A high-quality model requires consistent annotations. That's why identifying potential discrepancies in the training sets before model training is crucial. To help with this effort, we've included a tool called Labeling Anomaly Detection in Training Data Management (TDM).
After completing the annotations, you can analyze the training data to find inconsistencies in your documents and any documents that are ineligible for training. To learn more about eligibility, see our Document Eligibility Filtering article. Labeling Anomaly Detection identifies and highlights potential anomalies in field and table annotations for review.
Before using Labeling Anomaly Detection:
Upload the required number of documents (120 minimum, 400 recommended).
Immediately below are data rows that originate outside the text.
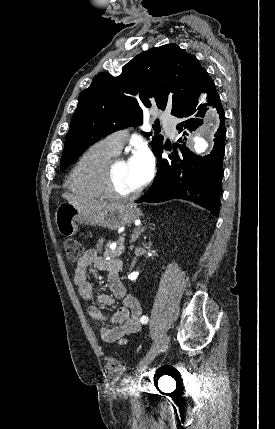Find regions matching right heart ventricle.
<instances>
[{"instance_id":"right-heart-ventricle-1","label":"right heart ventricle","mask_w":275,"mask_h":429,"mask_svg":"<svg viewBox=\"0 0 275 429\" xmlns=\"http://www.w3.org/2000/svg\"><path fill=\"white\" fill-rule=\"evenodd\" d=\"M116 152L102 142L91 145L79 158L68 177V188L88 199H104V170Z\"/></svg>"}]
</instances>
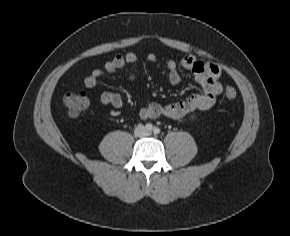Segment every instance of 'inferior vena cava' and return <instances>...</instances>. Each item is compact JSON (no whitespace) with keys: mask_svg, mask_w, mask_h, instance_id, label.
Instances as JSON below:
<instances>
[{"mask_svg":"<svg viewBox=\"0 0 290 236\" xmlns=\"http://www.w3.org/2000/svg\"><path fill=\"white\" fill-rule=\"evenodd\" d=\"M136 134H137L138 136H144V135H146L147 133L145 132L143 126H139L138 128H136Z\"/></svg>","mask_w":290,"mask_h":236,"instance_id":"inferior-vena-cava-1","label":"inferior vena cava"}]
</instances>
Run training data analysis.
Annotate your training set.
Reanalyze your data.
Always re-analyze your data for updated information on the training set. The ineligibility details may need to be updated if documents have been added, removed, or modified since or during the last analysis. You can learn more about how to use Training Data Analysis in Step 4 of Training a Semi-structured Model.
Detecting anomalies
If anomalies were detected during the training data analysis:
A count of documents with potential anomalies appears on the Training Data Health card.
Each document containing potential anomalies is highlighted with a yellow bar on the left-hand side of its Doc ID in the Training Data table.
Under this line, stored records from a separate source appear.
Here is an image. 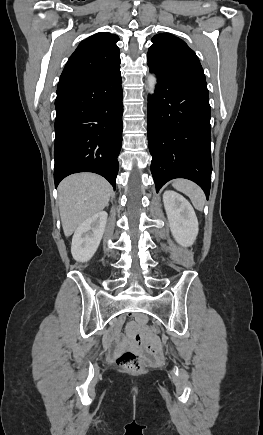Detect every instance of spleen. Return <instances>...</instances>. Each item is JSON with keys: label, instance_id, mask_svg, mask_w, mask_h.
Returning <instances> with one entry per match:
<instances>
[{"label": "spleen", "instance_id": "spleen-1", "mask_svg": "<svg viewBox=\"0 0 263 435\" xmlns=\"http://www.w3.org/2000/svg\"><path fill=\"white\" fill-rule=\"evenodd\" d=\"M172 185L176 190L187 195L197 210H203L205 195L203 190L197 184L189 180L177 179L173 181Z\"/></svg>", "mask_w": 263, "mask_h": 435}]
</instances>
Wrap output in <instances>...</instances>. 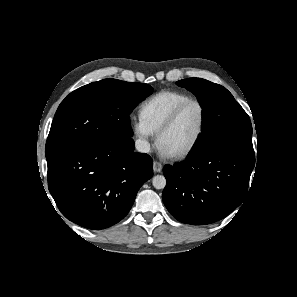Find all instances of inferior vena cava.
Returning <instances> with one entry per match:
<instances>
[{"label":"inferior vena cava","mask_w":297,"mask_h":297,"mask_svg":"<svg viewBox=\"0 0 297 297\" xmlns=\"http://www.w3.org/2000/svg\"><path fill=\"white\" fill-rule=\"evenodd\" d=\"M135 148L141 153H149L151 150L149 142L145 139H137L135 141Z\"/></svg>","instance_id":"1"}]
</instances>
Labeling Anomaly Detection includes anomalies generated from Model Validation Tasks (MVTs) after training in previous versions. For more information. see Model Validation Tasks.
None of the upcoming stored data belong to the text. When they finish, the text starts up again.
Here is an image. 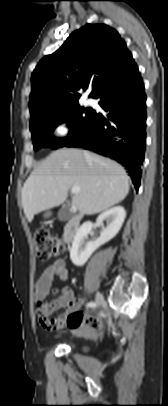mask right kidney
Wrapping results in <instances>:
<instances>
[{
    "mask_svg": "<svg viewBox=\"0 0 168 406\" xmlns=\"http://www.w3.org/2000/svg\"><path fill=\"white\" fill-rule=\"evenodd\" d=\"M125 217L126 212L122 206L113 207L100 214L97 218V225L102 227V231L100 237L95 241H86L93 224L91 222L82 224L74 237L70 249V259L72 263L76 266H83L96 249L117 235L123 225ZM104 221L107 222V227H104Z\"/></svg>",
    "mask_w": 168,
    "mask_h": 406,
    "instance_id": "obj_1",
    "label": "right kidney"
}]
</instances>
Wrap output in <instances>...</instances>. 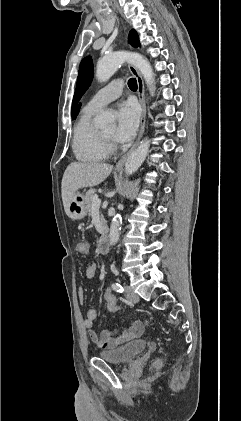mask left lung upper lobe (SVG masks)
<instances>
[{
  "label": "left lung upper lobe",
  "mask_w": 241,
  "mask_h": 421,
  "mask_svg": "<svg viewBox=\"0 0 241 421\" xmlns=\"http://www.w3.org/2000/svg\"><path fill=\"white\" fill-rule=\"evenodd\" d=\"M129 43L133 47H138L139 38L135 30H132L129 33ZM92 74H93V63L90 57L84 58L79 67V73L77 78L76 90L73 97L72 102V118H74L75 108L80 100L81 96L85 93V91L89 88L92 82Z\"/></svg>",
  "instance_id": "left-lung-upper-lobe-1"
}]
</instances>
Above the Training Documents card, click Filters, and select Contains Anomalies from the Has Anomalies drop-down list.
Click Apply Filters.
Click the Edit Annotations link for a document highlighted as having anomalies.
Review one of the annotations highlighted as being a potential anomaly.
Check how the field was annotated in other documents in the same group. That way, you'll ensure consistency throughout the training set. If the annotation is not correct, adjust it accordingly and click Save Changes.
If the annotation is correct, click on it and then click Ignore Anomaly. A warning message will appear.
Click Confirm and then Save Changes.
Limitations of Labeling Anomaly Detection
Anomalies can only be detected for fields with a single occurrence and a single bounding box. Therefore, you could still see incorrect annotations across fields with multiple occurrences (MOs) and multiple bounding boxes (MBBs). Make sure to double-check all fields before submitting the document.
Table Anomaly Detection won't capture all errors in the annotations. If a column is missing, the other documents in the same group must have that column for the system to mark the missing column as an anomaly.
You can run Labeling Anomaly Detection for up to 5,000 pages at a time.
Anomaly indicators
The indicators described in the table below appear in the document viewer if anomalies are detected in the document.
Indicator | Description | Example |
---|---|---|
Cell-anomaly indicator - found in the right-hand sidebar | Dotted line around a cell - indicates a cell that needs to be reviewed Gradient indicator - shows places where the model suggests a cell should be | |
Page Indicator - found in the left-side sidebar | Dotted line around a page - indicates cell-level anomalies on the specific page |
|
Missing columns label - found on the top of the document, next to the colored markers for each column | The indicator for a missing column is a dotted, transparent label, located next to the bookmark indicators for each column. It indicates all possible missing columns on a document level. | |
Missing column tag - found in the right-hand sidebar next to the specific column that is missing | This tag shows the specific missing column. | |
Misplaced column - found around the colored markers for columns | Dotted line around the colored markers - indicates misplaced columns | |
Misplaced column tag - found in the right-hand sidebar next to the specific column that is misplaced | This tag shows the specific misplaced column. | |
Number of anomalies - found in the right-hand sidebar above the list of columns in the document | This yellow indicator displays the current number of potential anomalies in the document. It is dynamic and changes after each interaction with an annotation labeled as an anomaly. If you have a nested table, the number of potential anomalies will also appear next to the name of the parent or child table. | |
Ignore anomaly- action button, located in the colored label for a column | The bell button appears for single and multiple anomalies in a column. Click on it to ignore the detected anomaly Single anomaly - hover over it to see the specific anomaly Multiple anomalies - hover over to see the number of potential anomalies for this column |
Re-analyzing data
We recommend re-analyzing the data after reviewing all anomalies to ensure the training set is consistent and ready for model training. Click Reanalyze data to choose one from the two options listed below:
Reanalyze with ignored anomalies — If you decide to reanalyze the training set with the ignored anomalies, any anomalies that were previously ignored will not reappear.
Reanalyze from scratch — If you want to analyze the training set from scratch, the ignored anomalies will be included in the results.